• WORK REQUEST: Every line below should be repeated exactly.

Start of Block

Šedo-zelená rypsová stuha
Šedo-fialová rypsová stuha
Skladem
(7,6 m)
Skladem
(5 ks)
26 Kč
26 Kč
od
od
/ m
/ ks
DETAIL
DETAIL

End of Block

• RESPONSE:
Šedo-zelená rypsová stuha
Šedo-fialová rypsová stuha
Skladem
(7,6 m)
Skladem
(5 ks)
26 Kč
26 Kč
od
od
/ m
/ ks
DETAIL
DETAIL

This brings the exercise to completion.